Los All Blacks respetan tanto a Los Pumas que no hay forma de que no vayan a tomar este partido con la responsabilidad y el temor que requiere un test-match; de hecho, sin haber confirmado su quince inicial, no hay oportunidad de descanso para este partido. El respeto es real y llega de todos los rincones.
Los números de los All Blacks están muy a favor del seleccionado local (ver recuadro), pero no obstante, hay un cierto temor en el equipo neozelandés -de hecho en todo el país- sobre la influencia que pueda tener el colaborador de Los Pumas, el ex entrenador All Black, Graham Henry. Lo que no termina de quedar claro, por ser tan diversos los puntos de vista, es si están a favor o en contra del cambio de bando del entrenador.
"No se puede mal interpretar mi rol. Estoy con Argentina esta y la próxima semana", le dijo a los medios ayer. Los medios locales le preguntaron si se sentía bien usando la ropa del equipo argentino. Con su acidez habitual, muy conocida en este país, no dudó. "Por supuesto. Estoy con ellos y los voy a ayudar de la mejor manera que pueda. Están jugando en la mejor competencia del mundo y espero que les vaya bien".
Si bien no se puede afirmar a la hora de escribir esto, conociendo a Tati Phelan y como siente la presencia del neozelandés, seguramente Henry sea bienvenido en el box donde esté el equipo de coaching de Los Pumas. "Todavía no hablamos dónde estaré durante el partido, pero creo que el público neozelandés está contento con el hecho que un equipo como Argentina tenga colaboración", expresó Henry.Y agregó: "Dudo que sería la misma sensación si fuera para Sudáfrica, Inglaterra o Australia".
El tema recibió gran cobertura mediática y quien habló fue su colaborador durante más de una década y reemplazante en un puesto que aquí consideran de mayor presión que el de Primer Ministro: entrenador de los All Blacks.
"Dudo que no se vaya a meter bien adentro para intentar que Los Pumas tengan una buena actuación", decía con una sonrisa Steve Hansen. Más serio, agregó: "Ya no quedan secretos en este nivel. El análisis del rival es parte importante así que no será que contó cosas que no se pueden ver en los videos".
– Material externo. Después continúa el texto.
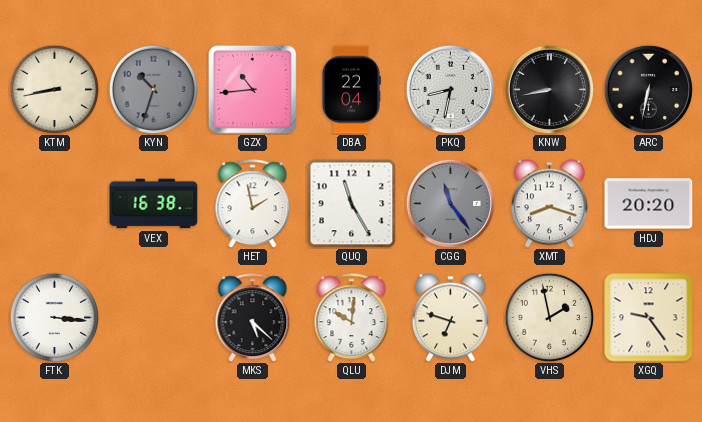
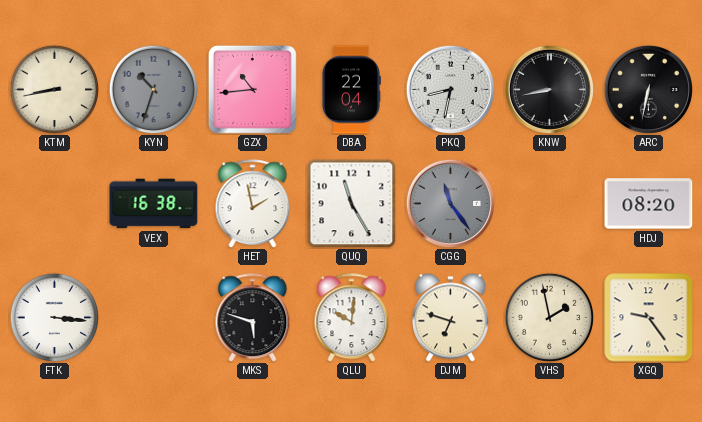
XMT: 8:18 -> none
HDJ: 20:20 -> 08:20
MKS: 5:22 -> 5:48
Los All Blacks no conformaron enteramente a sus críticos en los cinco partidos que ganaron este año, pues tan exigente es el paladar del país campeón del mundo que no les sirve con verlos sólo ganar. Buscan con Argentina mantener un invicto de 12 partidos. Pero saben lo que puede generar el quipo que capitanea Corcho Fernández Lobbe.
"Son difíciles para enfrentar porque hacen que el rival juegue mal", comentaba Ian Foster, asistente del entrenador All Black.
La táctica argentina no variará en sus fundamentos, pero la intención, según comentaban quienes conducen a Los Pumas, estará centrada en tratar de evitar que sean los locales quienes marquen el ritmo del partido. Querrán llevar todo a la menor velocidad posible.
"En los rucks, no vamos a comprometer mucha gente porque ellos son muy buenos en esa formación entonces preferimos tener gente reposicionada en defensa", explicaba Mauricio Reggiardo. "Vamos a jugar por las puntas para abrirles la defensa y después sí volver al centro de la cancha", agregó.
El riesgo contra los All Blacks es que se les de oportunidades. Son dañinos cuando tienen chances para correr con la pelota. Eso quedó demostrado en el partido por cuartos de final de Rugby World Cup el año pasado. Durante 57 minutos Los Pumas fueron competitivos. Hasta ese momento aguantó el físico y la cabeza.
Estos Pumas son mejores que aquellos. Tienen una mejor preparación física y parecen estar en óptimas condiciones mentales. Ganarle a los All Blacks es una utopía. Jugar bien es el objetivo.